Mr. Gonzalez didn’t veil his feelings about Mr. Rogers, referring to him as the “George Wallace of the Jose Crow laws,” a title that harks back to the South‘s segregationist past and can’t bode well for Mr. Roger’s efforts to promote Georgia’s economic development as a marketing executive for Georgia Public Broadcasting, a position he left the Senate to accept.

Coincidentally, he said, last year a bill seeking to keep children of illegal immigrants out of state colleges and universities failed to pass.

Mr. Gonzalez also cited the research of The Essential Economy Council launched by former state Sens. Sam Zamarripa and Dan Moody that is quantifying the impact of low-wage, low-skilled jobs, many of which are being performed by illegals.

With the mission of providing quantifiable information about the contribution of illegal immigrants to Georgia’s economy, the nonprofit organization has attracted a board of directors composed of senior representatives of a wide range of state associations representing the restaurant, home building, poultry, agricultural including fruit and vegetable grower sectors.

It also is joined by an advisory council composed of academics from the Georgia Institute of Technology and the University of Georgia, and an economist from the Federal Reserve Bank of Atlanta.

From Mr.
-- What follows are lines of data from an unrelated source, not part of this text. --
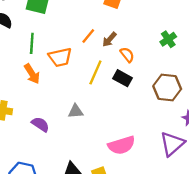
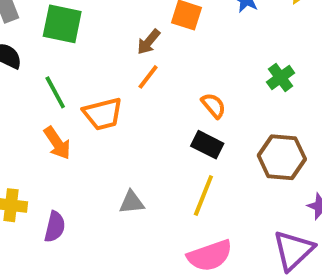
brown arrow: (109, 39) -> (149, 42), moved
green line: (32, 43) -> (55, 92), turned -30
yellow line: (95, 72) -> (203, 195), moved
purple semicircle: (40, 124) -> (55, 227), moved, turned 72

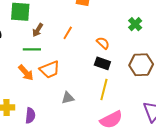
brown arrow: (149, 42) -> (38, 30), moved
green line: (55, 92) -> (32, 49), moved, turned -54
orange trapezoid: (103, 114) -> (50, 70), moved

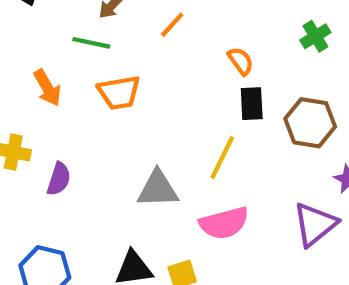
black rectangle: (102, 63) -> (252, 104), moved, turned 56
orange arrow: (26, 73) -> (47, 88), moved
gray triangle: (68, 98) -> (158, 189), moved, size x1.5

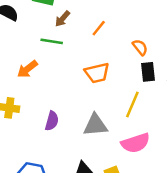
orange arrow: (47, 88) -> (27, 69), turned 85
orange trapezoid: (119, 92) -> (97, 73), moved
purple semicircle: (59, 179) -> (52, 121), moved

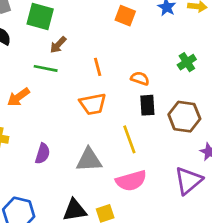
orange line: (99, 28) -> (98, 67), moved, turned -56
orange semicircle: (140, 47) -> (140, 78), turned -35
yellow line: (132, 105) -> (129, 139), turned -45

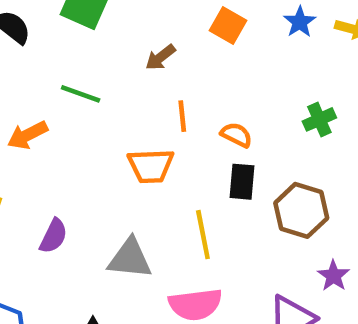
brown arrow: (58, 45) -> (160, 57), moved
orange line: (98, 67) -> (182, 116), moved

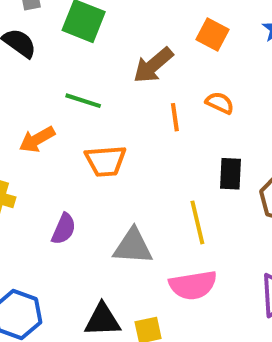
brown arrow: (160, 57) -> (153, 65), size x1.5
orange semicircle: (236, 135) -> (220, 103), moved
orange trapezoid: (151, 166) -> (106, 161), moved

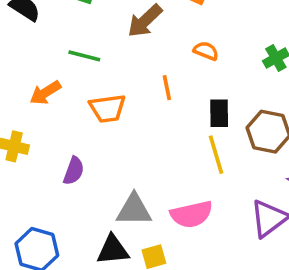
orange line: (175, 117) -> (167, 88), moved
yellow line: (197, 222) -> (216, 155), moved
gray triangle: (133, 246) -> (134, 210), moved

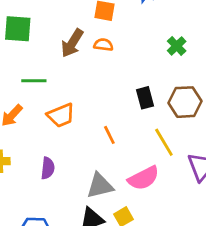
orange semicircle: (206, 51) -> (103, 45), moved
orange line: (167, 88) -> (109, 135), moved
yellow line: (216, 155) -> (164, 142), moved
Gonzalez’s view, Georgia’s economy would collapse without the work conducted by the workers who are the focus of the council. Instead of lamenting the current state of affairs, however, he is optimistic that a bipartisan solution is in the offing.

Calling for a “workable solution,” that would be “fair,” “rational,” and “uphold our values,” he cited the need for a roadmap to citizenship for those illegals living here, a policy for dealing with the future flow of immigrants, border security and interior enforcement measures.
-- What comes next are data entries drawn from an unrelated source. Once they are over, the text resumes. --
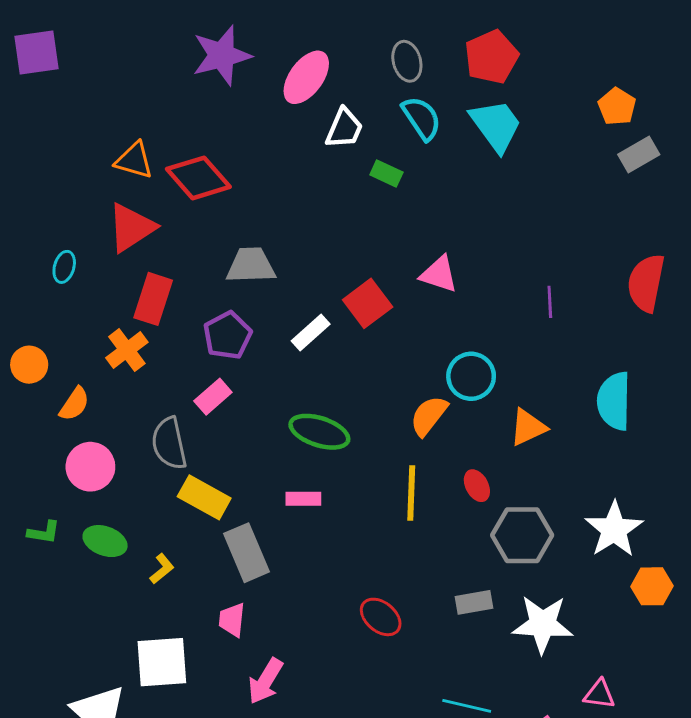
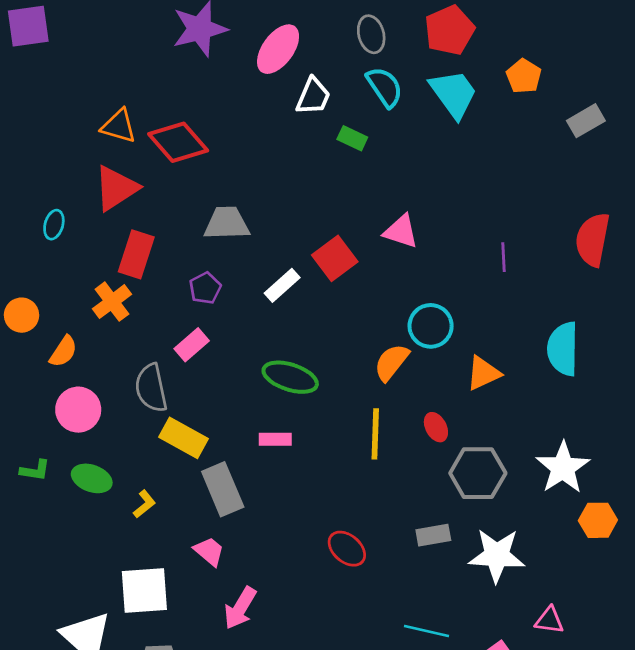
orange pentagon: (617, 106) -> (524, 76), moved
purple pentagon: (228, 335) -> (205, 288), size x0.7
pink trapezoid: (232, 620) -> (209, 551), turned 124

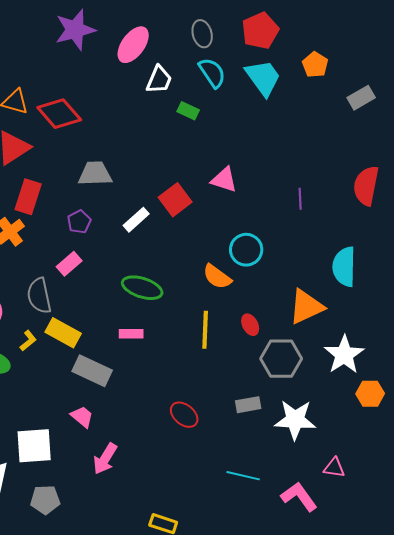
orange semicircle: (391, 362) -> (217, 277), turned -92
orange triangle: (483, 373) -> (306, 307), moved, size x1.4
gray rectangle: (223, 489) -> (92, 371), turned -42
yellow L-shape: (144, 504) -> (28, 341), moved

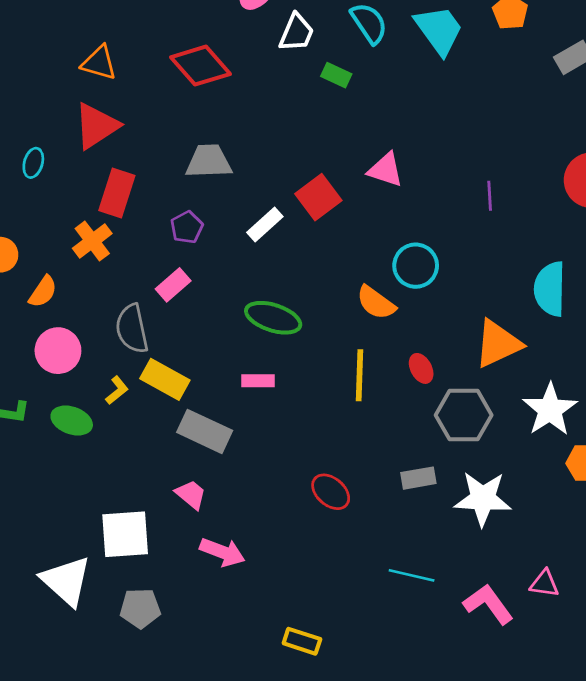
red diamond: (59, 114) -> (200, 66), moved
pink arrow: (105, 459) -> (222, 552), turned -100
pink triangle: (334, 468) -> (544, 584), moved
Queried by a Kiwanian about the difference in settings between today and in 1986 when the Reagan amnesty was passed, Mr. Gonzalez cited new technologies replacing inefficient paperwork as a positive factor.

He said that a tamper proof biometric card could be issued, which would be superior to previous proofs of employment verification.

He also dismissed the claim that illegal immigrants hurt the state because of extra social service costs by countering that their contribution to the overall strength of the economy vastly outweighs the extra hospital and educational social costs.

Finally, he said that the U.S was “shooting itself in the foot” because the lack of a comprehensive immigration encourages illegals who are in the country to remain here instead of being able to move back and forth more freely.